Senin, 03 November 2008

Aku Juga Manusia

Tiba-tiba aku meradang dan balik menangisi nasib yang sama sekali tidak pantas untuk ditangisi. Sebuah pilihan hidup yang kupilih dengan sukarela dan sukacita, tiba-tiba terasa menyakitkan. Bukan karena hidup yang tiba-tiba berbalik 180 derajat dari yang aku impikan. Bukan karena kekasihku tidak memperlakukanku dengan baik. Bukan, Demi Tuhan bukan!

Aku terkesiap dengan kenyataan hidup yang tidak terbayangkan sebelumnya. Walau aku paham dengan amat sangat yakin, bahwa Allah tidak akan menguji hambanya di luar kemampuan hambanya. Aku merasa berhak untuk protes. Mengapa harus aku yang dipilih? Terpilih menjadi perempuan istimewa dari ratusan juta perempuan di dunia. Apakah aku harus merasa terhormat? Atau aku harus merasa terpasung dalam dilema. Aku tidak selalu harus kuat karena aku juga manusia.

Kehidupanku bergulir dari satu konsekuensi ke konsekuensi lain yang tiada habisnya. Ketika aku memulai episode hidup dengan memilih jalanku. Tiba-tiba aku merasa terlalu dini untuk memulai sebuah konsekuensinya. Kemudian aku lena sekejap dalam kebahagiaan yang diidamkan semua orang. Dan ketika masanya sirna, aku pun berteriak lantang dalam kebisuan.

"Tuhan......!Mengapa harus aku?"

Aku cemburu ketika seorang teman perempuanku akan memulai episode yang sama dengan diriku. Bukan karena aku mencemburui pilihannya. Tetapi aku menyalahi, setiap detik yang terlewati ketika aku merencanakan pilihanku. Dan api cemburu terus-menerus berusaha menguasai kewarasanku. Aku terus-menerus menyalahkan sang waktu.

"Mengapa tak pernah terpikirkan olehku perkara kecil seperti itu?"

Ketika kemudian aku dihadapkan pada sebuah kerinduan tak bertepi. Kemudian sederet pertanyaan yang tak mampu aku jawab. Kemudian sebuah rencana yang tak sanggup kugoreskan. Karena terlalu banyak rencana. Aku menangis. Aku bosan berencana! Aku hanya ingin seperti gadis biasa yang terlalu susah payah menjadi siapa pun. Karena hidup laksana air yang mengalir dari hulu ke hilir. Tak usah dihentikan atau dipercepat lakunya, maka garis kehidupan akan mengalir pada waktunya.

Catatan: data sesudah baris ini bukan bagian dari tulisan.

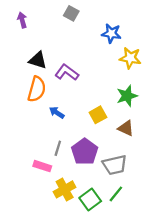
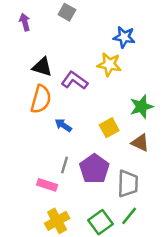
gray square: (71, 13) -> (67, 12), moved
yellow star: (130, 58) -> (109, 64), moved
gray trapezoid: (115, 165) -> (128, 184), turned -75
yellow cross: (65, 189) -> (57, 221), moved

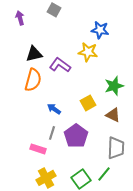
black triangle: (42, 67) -> (34, 54), turned -30
blue arrow: (63, 125) -> (54, 109), moved
gray trapezoid: (128, 184) -> (116, 148), moved

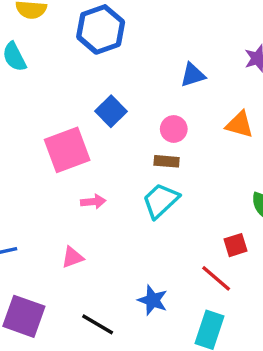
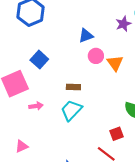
orange triangle: (240, 125) -> (115, 63), turned 42
pink circle: (174, 129) -> (96, 56), moved
pink arrow: (93, 202) -> (36, 106), moved

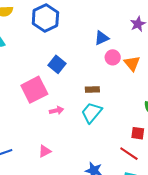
red square: (117, 134) -> (138, 133), turned 32

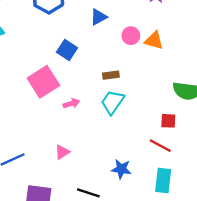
blue triangle: (102, 38) -> (99, 17), moved
orange triangle: (132, 63) -> (154, 40), turned -30

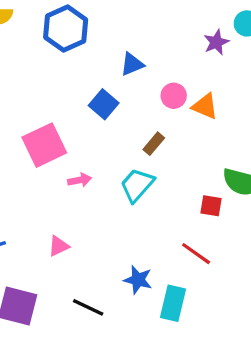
blue square: (67, 50) -> (104, 104), moved
brown rectangle: (111, 75) -> (154, 144), moved, turned -49
red square: (168, 121) -> (211, 206), moved
cyan rectangle: (163, 181) -> (173, 303), moved

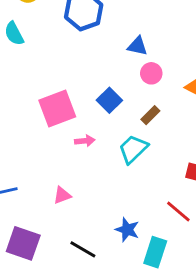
blue triangle: (132, 64) -> (137, 46), turned 30
pink circle: (174, 96) -> (151, 73), moved
blue square: (104, 104) -> (109, 100), moved

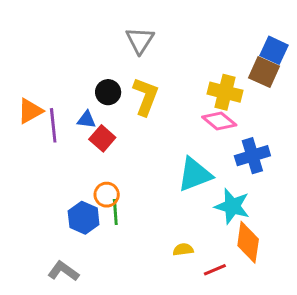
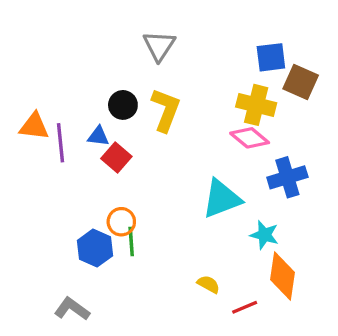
blue square: (274, 50) -> (271, 57), moved, turned -32
orange triangle: (30, 111) -> (34, 126), turned 36
cyan star: (232, 206) -> (264, 235), size x0.7
yellow semicircle: (183, 249) -> (208, 284), turned 36

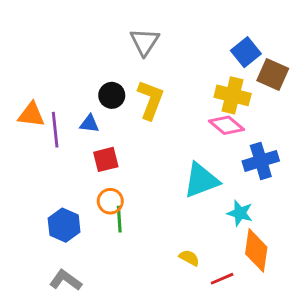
blue square: (271, 57) -> (246, 52), turned -32
red square: (116, 158) -> (106, 159), moved, turned 35
blue hexagon: (95, 248) -> (64, 225), moved

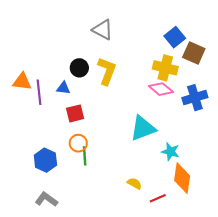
gray triangle: (145, 42) -> (103, 30), turned -35
blue cross: (261, 161) -> (195, 98), moved

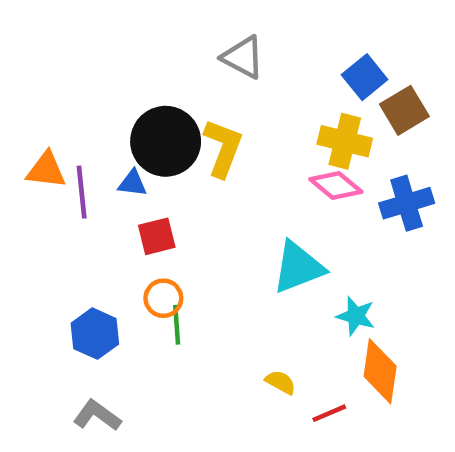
gray triangle: (103, 30) -> (243, 57), moved
brown square: (194, 53) -> (404, 110), turned 35
black circle: (79, 68) -> (166, 141), size x1.8

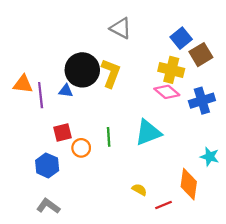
red square: (157, 236) -> (62, 132), moved
cyan star: (356, 316) -> (210, 157), moved
green line: (177, 325) -> (109, 137), moved

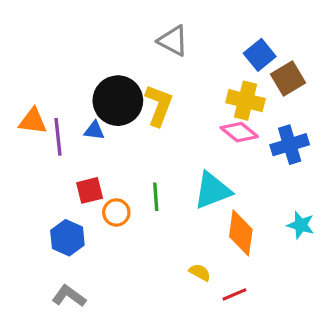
orange diamond: (189, 184) -> (241, 233), moved

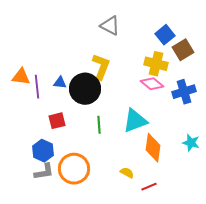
black circle: (118, 101) -> (85, 89), moved
orange circle: (116, 212) -> (74, 169), moved, size x1.8
gray L-shape: (69, 296) -> (44, 172), moved, turned 135

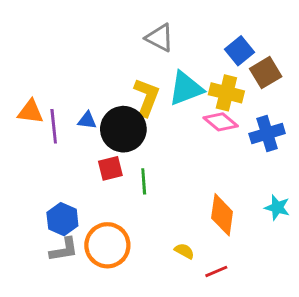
red square: (57, 121) -> (110, 168), moved
cyan triangle: (135, 121) -> (186, 89), moved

Sedang aku? Aku terus menerus dihadapkan pada sebuah dilema, pilihan dan rencana. Sekeras apa pun aku berharap untuk menjadi lapang. Maka aku dihadapkan pada sebuah kenyataan, bahwa aku juga manusia. Aku juga bisa putus asa. Aku juga butuh tangan yang menggapai tulus pada diriku yang kesakitan.

Tuhan, izinkan aku tidak perlu memilih, berencana kemudian terkapar sekali saja! Karena aku juga manusia.